The Lords have passed the Employment Rights Bill after the Commons rejected a Lords amendment on 15 December calling for consultation before removing the 52-week cap on unfair dismissal damages.
This follows letters between business groups and the secretary of state for DBT Peter Kyle MP, in which business groups urged Parliament to pass the Act rather than risk losing the agreement to a 6-month qualifying period for unfair dismissal. Peter Kyle MP in his response reiterated that the passing of the Act will lead to consultations asking for public input and feedback on the many details left to be defined in secondary legislation (Regulations) and pledged to build on the “spirit of consensus” between business and unions.
However, given the sheer scale of the provisions left to be set out in Regulations following consultation, we foresee many ongoing points of disagreement between business and unions. APSCo UK will be looking to ensure that the provisions are workable, not burdensome and go towards achieving the original objectives of the legislation, across multiple sectors and different types of assignment.
Our concerns continue to be based on the guaranteed hour provisions:
- Key words in the Act have been left to be defined in Regulations – including “low hours contract”, “irregular hours” “inherently temporary”. They need to be defined appropriately to prevent exploitation of “at risk” workers, rather than a blanket approach, leading to the curtailment of flexible contracting.

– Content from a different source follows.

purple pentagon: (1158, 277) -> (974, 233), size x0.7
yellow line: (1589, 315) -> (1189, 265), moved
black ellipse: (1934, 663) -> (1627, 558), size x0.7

- The “reference period” prior to an offer of guaranteed hours should be set at 12 months for Agency Workers, as they already have the protection of regulation and worker status.

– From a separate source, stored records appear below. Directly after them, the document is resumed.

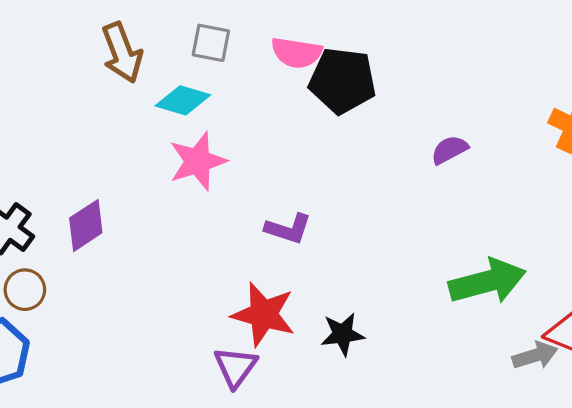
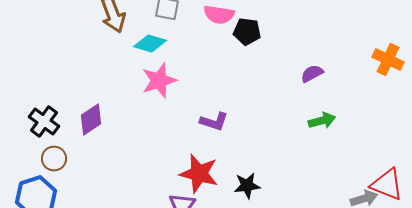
black pentagon: (343, 81) -> (247, 32), size x0.7
green arrow: (487, 281) -> (322, 121), moved, size x0.6

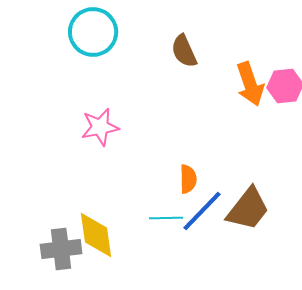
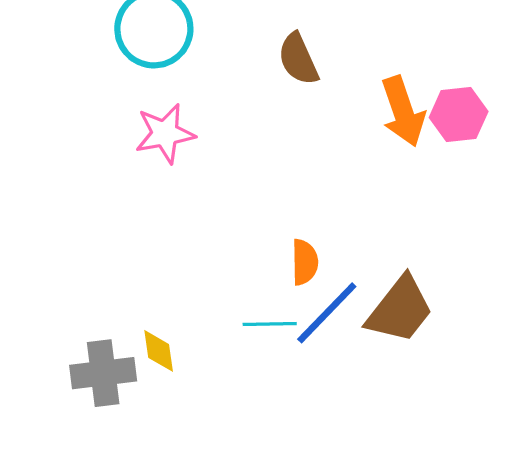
pink star: (100, 127) -> (165, 134), moved
yellow diamond: (96, 235) -> (159, 351), size x0.6

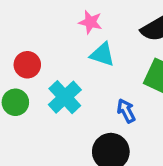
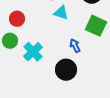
cyan cross: (65, 97) -> (33, 52), moved

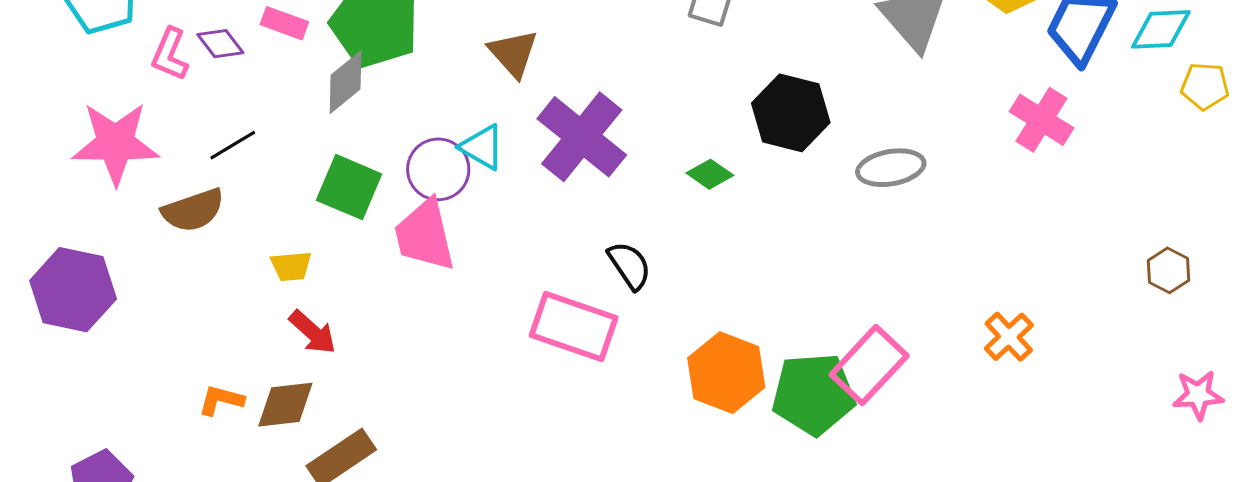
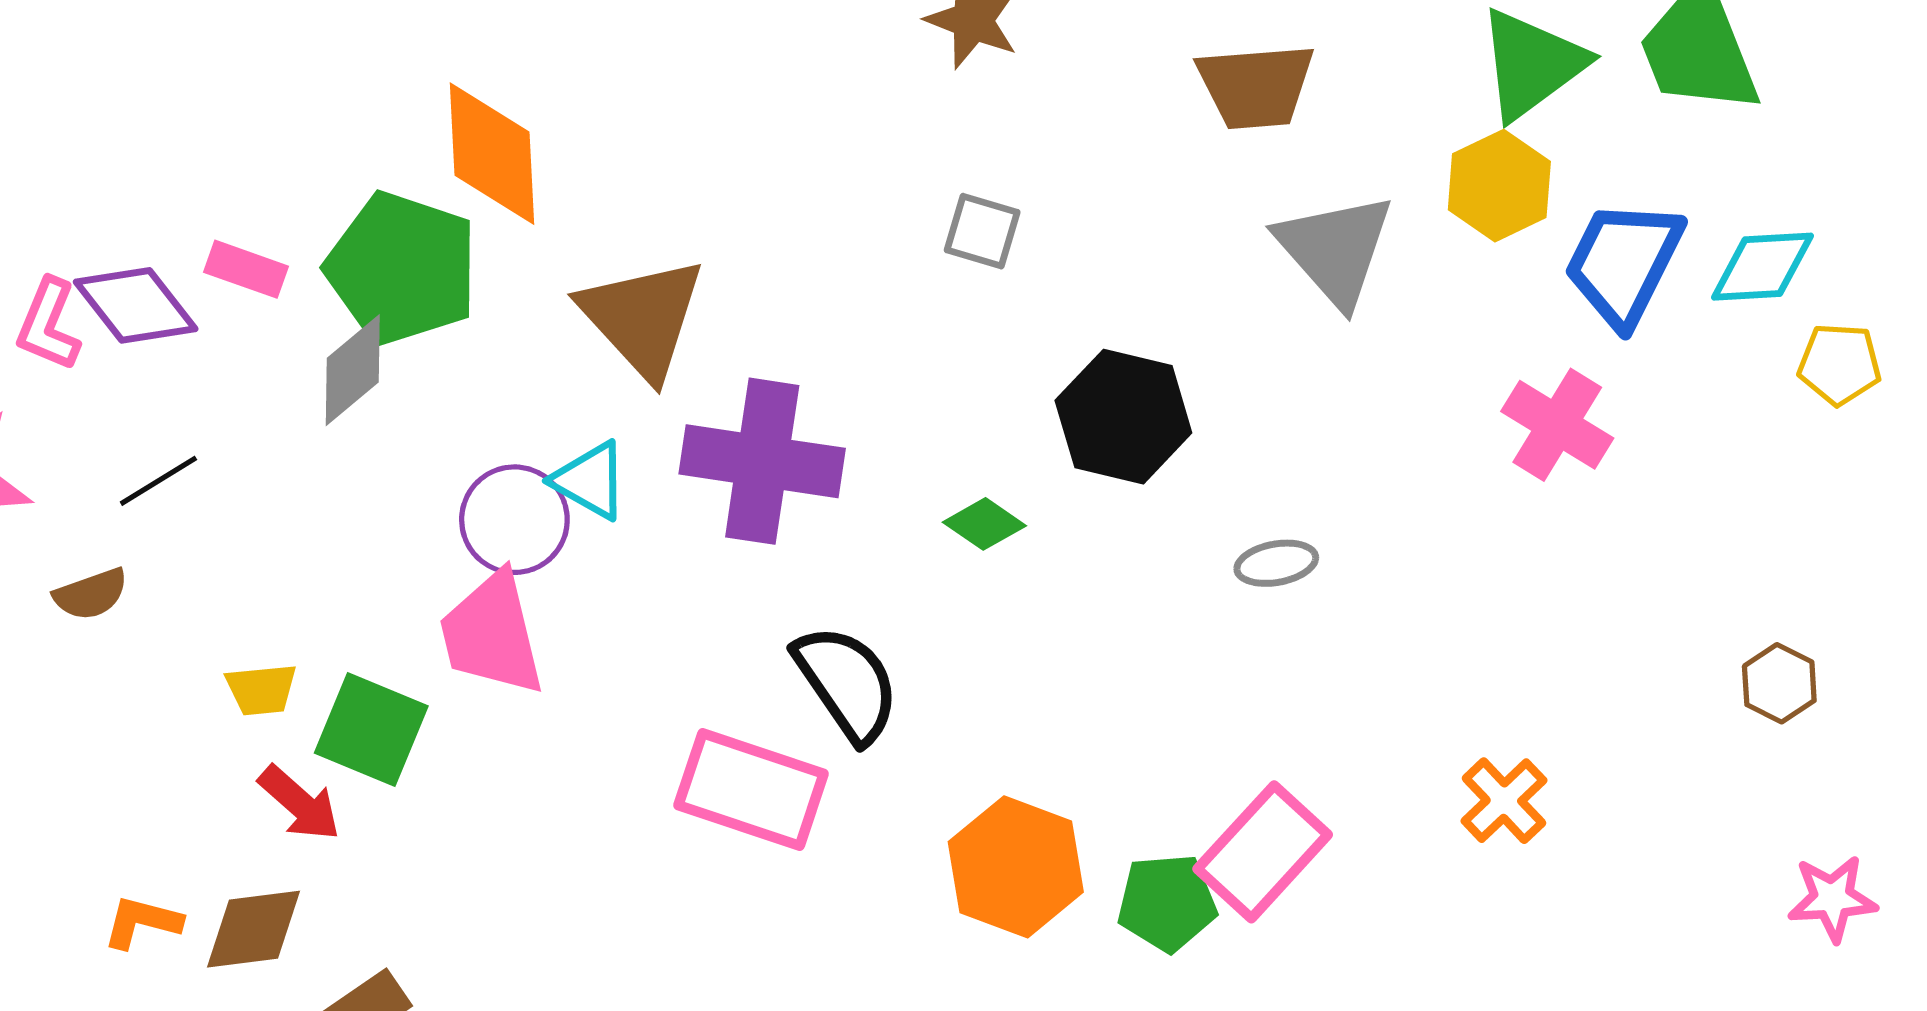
purple diamond: (220, 44) -> (136, 305), size x1.5
brown triangle: (513, 53) -> (642, 318), size x1.5
purple cross: (582, 137) -> (762, 461), turned -30
gray ellipse: (891, 168) -> (1276, 563), moved, size x0.7
green square: (349, 187) -> (371, 730), moved
brown semicircle: (193, 210) -> (91, 594), size x0.7
black semicircle: (630, 265) -> (847, 683), size x1.4
green pentagon: (814, 394) -> (1167, 903), size x0.7

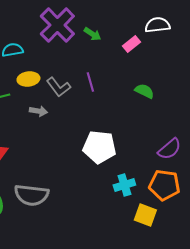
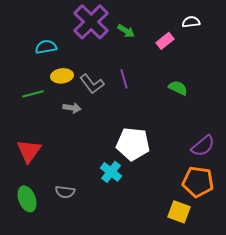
white semicircle: (157, 25) -> (191, 22), size x0.7
cyan cross: (124, 185) -> (111, 172), moved, turned -35
gray semicircle: (31, 195) -> (65, 192), size x0.6

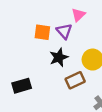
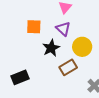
purple triangle: (64, 31) -> (63, 29), moved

- The regulations filling in the gaps on cancellation periods and compensation need to be pragmatic and alive to the day-to-day challenges of sourcing workers in hospitality, logistics, healthcare and education.
We understand the rationale behind the agreement for a 6-month qualifying period for unfair dismissal but given that 12 month overall probationary periods are the norm in our sector then we will be urging the Government to keep this under review, alongside reviewing the impact of lifting the damages cap for unfair dismissal claims. The impact of day one statutory sick pay for all workers, in terms of managing temporary workforces, also needs to be kept under careful review by members.
Broadly our members remain concerned about the rigidity and universal application of the soon to be Employment Rights Act and its likely adverse impact on the flexible labour market, economic growth and the UK’s competitiveness. When the Bill receives Royal Assent, it will trigger the next batch of consultations which is expected to include the key questions relating to the right to Guaranteed Hours. When these consultations launch, we will share the details and our plans for how you can shape our responses and submit your own views.
2025 has seen a successful robust rebuttal by the Conservatives and Liberal Democrats of some key provisions - fire and rehire and day one rights in particular. However, the ERA is still largely as initially drafted and a huge amount of detail is outstanding, to be dealt with in statutory secondary Regulations. From the staffing sector’s perspective, the eventual impact of the legislation is still to be determined - so 2026 ultimately could be even more important than 2025.
Royal Assent, signature of the Bill by King Charles, is a constitutional necessity for it to become law. We imagine the Government will be keen to achieve this over the next few days.